● **INSTRUCTIONS FOR THE TASK**
Let your answer be the line containing "is (1440, 1770)." and every line below it to the end of the records, copied exactly.

Segment Open

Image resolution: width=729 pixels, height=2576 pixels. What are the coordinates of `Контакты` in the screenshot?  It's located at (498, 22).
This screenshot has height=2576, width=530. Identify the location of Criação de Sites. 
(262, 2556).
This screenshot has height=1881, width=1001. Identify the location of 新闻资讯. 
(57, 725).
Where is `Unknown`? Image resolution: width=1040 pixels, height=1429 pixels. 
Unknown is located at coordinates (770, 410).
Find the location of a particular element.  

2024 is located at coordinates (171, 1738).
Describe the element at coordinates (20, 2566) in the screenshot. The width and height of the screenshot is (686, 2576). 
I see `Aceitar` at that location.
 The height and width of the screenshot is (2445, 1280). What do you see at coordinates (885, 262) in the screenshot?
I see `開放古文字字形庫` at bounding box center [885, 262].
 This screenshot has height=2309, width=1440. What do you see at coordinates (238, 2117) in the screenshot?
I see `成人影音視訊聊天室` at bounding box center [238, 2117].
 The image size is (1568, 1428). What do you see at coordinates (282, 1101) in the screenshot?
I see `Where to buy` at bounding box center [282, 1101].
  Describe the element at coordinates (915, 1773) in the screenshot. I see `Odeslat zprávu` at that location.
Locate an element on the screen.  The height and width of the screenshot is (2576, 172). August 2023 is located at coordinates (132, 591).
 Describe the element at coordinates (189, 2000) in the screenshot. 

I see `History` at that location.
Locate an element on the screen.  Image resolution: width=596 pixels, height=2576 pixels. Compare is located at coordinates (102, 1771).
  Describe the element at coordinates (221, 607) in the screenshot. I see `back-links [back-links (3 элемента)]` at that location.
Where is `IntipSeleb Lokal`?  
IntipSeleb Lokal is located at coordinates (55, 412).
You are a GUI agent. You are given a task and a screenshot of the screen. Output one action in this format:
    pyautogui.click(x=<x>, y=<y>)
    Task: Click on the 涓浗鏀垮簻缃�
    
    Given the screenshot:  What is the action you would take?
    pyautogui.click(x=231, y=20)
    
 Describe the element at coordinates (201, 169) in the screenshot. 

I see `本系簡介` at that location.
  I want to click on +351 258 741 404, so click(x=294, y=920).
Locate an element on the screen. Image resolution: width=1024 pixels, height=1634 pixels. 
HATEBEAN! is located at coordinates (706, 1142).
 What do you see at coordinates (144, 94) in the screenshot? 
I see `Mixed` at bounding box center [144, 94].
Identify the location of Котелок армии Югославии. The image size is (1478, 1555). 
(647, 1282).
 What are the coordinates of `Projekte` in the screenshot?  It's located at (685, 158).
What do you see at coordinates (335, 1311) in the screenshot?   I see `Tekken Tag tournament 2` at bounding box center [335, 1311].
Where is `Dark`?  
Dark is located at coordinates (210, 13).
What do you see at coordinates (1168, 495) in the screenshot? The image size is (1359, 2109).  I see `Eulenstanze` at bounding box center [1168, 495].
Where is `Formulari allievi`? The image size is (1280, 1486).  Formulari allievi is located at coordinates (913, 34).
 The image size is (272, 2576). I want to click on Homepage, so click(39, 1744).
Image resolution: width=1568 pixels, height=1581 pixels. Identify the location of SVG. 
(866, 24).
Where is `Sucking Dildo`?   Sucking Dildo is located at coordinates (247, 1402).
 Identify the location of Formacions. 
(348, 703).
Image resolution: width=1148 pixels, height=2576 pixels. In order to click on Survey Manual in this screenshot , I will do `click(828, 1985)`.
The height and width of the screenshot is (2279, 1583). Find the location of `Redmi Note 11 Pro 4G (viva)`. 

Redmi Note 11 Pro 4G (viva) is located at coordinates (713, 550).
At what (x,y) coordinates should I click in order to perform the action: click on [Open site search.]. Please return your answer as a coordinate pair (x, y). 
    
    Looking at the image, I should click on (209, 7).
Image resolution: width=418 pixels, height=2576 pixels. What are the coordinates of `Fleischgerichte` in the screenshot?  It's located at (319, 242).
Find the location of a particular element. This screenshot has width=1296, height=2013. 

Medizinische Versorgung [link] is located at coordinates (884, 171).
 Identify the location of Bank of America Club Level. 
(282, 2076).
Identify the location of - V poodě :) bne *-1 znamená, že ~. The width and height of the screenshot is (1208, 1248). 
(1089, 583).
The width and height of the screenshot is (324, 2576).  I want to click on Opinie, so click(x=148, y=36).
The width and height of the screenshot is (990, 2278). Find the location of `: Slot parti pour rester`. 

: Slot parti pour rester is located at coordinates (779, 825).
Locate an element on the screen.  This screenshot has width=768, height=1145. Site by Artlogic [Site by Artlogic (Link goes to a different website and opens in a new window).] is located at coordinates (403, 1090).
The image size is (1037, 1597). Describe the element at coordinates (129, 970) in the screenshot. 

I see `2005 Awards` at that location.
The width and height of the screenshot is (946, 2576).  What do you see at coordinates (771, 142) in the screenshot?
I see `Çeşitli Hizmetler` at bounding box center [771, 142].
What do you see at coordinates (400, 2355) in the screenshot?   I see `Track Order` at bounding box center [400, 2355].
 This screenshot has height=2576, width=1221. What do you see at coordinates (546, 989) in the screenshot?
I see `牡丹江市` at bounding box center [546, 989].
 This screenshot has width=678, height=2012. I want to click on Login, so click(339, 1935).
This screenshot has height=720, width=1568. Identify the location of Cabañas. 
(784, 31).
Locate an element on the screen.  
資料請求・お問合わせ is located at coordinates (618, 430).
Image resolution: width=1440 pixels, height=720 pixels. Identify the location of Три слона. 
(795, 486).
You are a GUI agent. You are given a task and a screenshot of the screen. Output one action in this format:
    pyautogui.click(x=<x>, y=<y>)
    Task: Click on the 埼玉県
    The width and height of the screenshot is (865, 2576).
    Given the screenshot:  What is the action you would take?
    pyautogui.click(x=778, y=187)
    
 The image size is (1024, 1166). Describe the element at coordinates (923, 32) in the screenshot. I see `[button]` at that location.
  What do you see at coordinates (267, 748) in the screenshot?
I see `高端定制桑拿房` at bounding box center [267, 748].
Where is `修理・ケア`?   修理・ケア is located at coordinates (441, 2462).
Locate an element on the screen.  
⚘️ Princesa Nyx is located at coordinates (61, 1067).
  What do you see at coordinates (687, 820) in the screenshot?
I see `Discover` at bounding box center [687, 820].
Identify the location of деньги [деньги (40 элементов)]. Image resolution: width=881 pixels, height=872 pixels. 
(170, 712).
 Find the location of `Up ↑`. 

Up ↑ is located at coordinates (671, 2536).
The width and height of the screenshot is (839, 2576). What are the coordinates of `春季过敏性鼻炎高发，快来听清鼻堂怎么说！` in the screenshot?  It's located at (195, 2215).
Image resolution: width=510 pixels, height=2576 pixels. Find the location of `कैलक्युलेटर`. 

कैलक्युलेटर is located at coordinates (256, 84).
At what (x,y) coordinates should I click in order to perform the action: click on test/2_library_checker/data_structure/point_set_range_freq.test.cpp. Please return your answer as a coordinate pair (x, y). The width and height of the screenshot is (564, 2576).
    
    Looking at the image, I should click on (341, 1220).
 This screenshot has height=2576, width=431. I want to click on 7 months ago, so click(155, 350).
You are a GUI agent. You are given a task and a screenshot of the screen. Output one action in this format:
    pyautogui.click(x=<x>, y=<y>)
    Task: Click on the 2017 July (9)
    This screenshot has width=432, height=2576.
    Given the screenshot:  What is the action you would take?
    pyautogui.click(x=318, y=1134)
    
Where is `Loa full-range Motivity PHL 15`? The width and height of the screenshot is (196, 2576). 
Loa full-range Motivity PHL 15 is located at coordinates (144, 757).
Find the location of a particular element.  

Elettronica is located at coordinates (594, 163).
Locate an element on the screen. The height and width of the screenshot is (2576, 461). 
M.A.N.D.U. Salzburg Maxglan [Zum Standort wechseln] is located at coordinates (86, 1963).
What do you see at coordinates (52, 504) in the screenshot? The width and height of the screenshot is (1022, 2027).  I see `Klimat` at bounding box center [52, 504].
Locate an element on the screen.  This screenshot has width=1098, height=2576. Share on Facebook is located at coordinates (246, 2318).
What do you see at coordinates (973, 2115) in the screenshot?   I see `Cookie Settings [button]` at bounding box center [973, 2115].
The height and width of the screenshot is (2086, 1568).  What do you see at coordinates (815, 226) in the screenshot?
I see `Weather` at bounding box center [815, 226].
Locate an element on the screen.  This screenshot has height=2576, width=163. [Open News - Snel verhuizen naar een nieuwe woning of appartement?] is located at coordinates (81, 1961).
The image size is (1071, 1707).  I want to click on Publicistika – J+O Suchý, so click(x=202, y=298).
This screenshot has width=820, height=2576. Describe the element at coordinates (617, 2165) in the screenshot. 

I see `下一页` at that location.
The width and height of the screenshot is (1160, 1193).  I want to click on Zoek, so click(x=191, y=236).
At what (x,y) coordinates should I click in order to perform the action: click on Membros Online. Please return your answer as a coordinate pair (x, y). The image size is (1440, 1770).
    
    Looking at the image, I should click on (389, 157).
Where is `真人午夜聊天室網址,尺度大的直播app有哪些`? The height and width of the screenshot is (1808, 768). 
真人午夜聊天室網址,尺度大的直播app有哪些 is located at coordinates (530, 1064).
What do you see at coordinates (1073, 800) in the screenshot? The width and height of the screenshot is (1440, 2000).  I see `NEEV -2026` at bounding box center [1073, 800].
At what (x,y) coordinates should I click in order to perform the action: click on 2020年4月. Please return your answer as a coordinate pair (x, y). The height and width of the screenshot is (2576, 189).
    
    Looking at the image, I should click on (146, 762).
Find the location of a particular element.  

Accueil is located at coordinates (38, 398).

Segment Closed

● **OUTPUT FOR THIS TASK**
At what (x,y) coordinates should I click in order to perform the action: click on Membros Online. Please return your answer as a coordinate pair (x, y). The image size is (1440, 1770).
    
    Looking at the image, I should click on (389, 157).
Where is `真人午夜聊天室網址,尺度大的直播app有哪些`? The height and width of the screenshot is (1808, 768). 
真人午夜聊天室網址,尺度大的直播app有哪些 is located at coordinates (530, 1064).
What do you see at coordinates (1073, 800) in the screenshot? The width and height of the screenshot is (1440, 2000).  I see `NEEV -2026` at bounding box center [1073, 800].
At what (x,y) coordinates should I click in order to perform the action: click on 2020年4月. Please return your answer as a coordinate pair (x, y). The height and width of the screenshot is (2576, 189).
    
    Looking at the image, I should click on (146, 762).
Find the location of a particular element.  

Accueil is located at coordinates (38, 398).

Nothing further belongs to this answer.